- Opening Delimiter -

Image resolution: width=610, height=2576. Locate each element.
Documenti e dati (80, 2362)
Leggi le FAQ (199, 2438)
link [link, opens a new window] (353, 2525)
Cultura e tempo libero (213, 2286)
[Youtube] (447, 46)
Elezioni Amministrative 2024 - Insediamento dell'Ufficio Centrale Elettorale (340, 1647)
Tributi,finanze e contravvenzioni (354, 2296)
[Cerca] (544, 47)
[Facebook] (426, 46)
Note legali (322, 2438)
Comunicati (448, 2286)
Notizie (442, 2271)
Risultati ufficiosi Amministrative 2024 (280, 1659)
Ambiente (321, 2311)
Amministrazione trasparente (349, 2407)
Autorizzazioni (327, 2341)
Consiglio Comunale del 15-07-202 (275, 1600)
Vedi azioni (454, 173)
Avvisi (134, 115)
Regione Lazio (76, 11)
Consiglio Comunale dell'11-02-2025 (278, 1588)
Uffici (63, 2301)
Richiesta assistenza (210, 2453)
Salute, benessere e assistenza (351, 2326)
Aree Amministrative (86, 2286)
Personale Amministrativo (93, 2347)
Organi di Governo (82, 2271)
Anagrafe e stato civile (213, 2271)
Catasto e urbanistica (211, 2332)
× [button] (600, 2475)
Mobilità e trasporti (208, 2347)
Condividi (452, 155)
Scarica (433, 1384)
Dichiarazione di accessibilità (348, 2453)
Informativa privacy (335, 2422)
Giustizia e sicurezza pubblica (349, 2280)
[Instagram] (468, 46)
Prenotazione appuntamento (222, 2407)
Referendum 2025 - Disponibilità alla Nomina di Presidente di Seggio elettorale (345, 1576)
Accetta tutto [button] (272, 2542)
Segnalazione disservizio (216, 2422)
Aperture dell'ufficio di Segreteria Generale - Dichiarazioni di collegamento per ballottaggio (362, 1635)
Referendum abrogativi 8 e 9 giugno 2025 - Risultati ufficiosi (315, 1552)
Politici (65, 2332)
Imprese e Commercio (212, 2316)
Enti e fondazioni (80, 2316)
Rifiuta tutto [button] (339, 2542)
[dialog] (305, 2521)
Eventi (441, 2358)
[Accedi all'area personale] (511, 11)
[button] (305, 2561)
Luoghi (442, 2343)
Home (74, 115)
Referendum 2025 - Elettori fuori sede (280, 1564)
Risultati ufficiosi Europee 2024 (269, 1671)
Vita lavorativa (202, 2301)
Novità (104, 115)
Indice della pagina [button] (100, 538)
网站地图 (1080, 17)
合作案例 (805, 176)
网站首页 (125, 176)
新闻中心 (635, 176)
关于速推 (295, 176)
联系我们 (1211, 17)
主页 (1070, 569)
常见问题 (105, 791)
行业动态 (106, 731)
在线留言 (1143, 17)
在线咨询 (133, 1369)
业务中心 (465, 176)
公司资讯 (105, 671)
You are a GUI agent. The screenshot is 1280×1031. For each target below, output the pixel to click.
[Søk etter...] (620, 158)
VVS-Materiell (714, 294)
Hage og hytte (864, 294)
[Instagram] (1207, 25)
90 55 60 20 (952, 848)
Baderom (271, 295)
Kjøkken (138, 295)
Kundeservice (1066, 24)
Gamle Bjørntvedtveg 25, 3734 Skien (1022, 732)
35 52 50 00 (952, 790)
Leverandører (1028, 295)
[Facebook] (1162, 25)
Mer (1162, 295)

- Closing Delimiter -

### What needs to be done
Among the lines of the data, find every one that holds "each" and copy it.

### Task answer
Image resolution: width=610, height=2576. Locate each element.
You are a GUI agent. The screenshot is 1280×1031. For each target below, output the pixel to click.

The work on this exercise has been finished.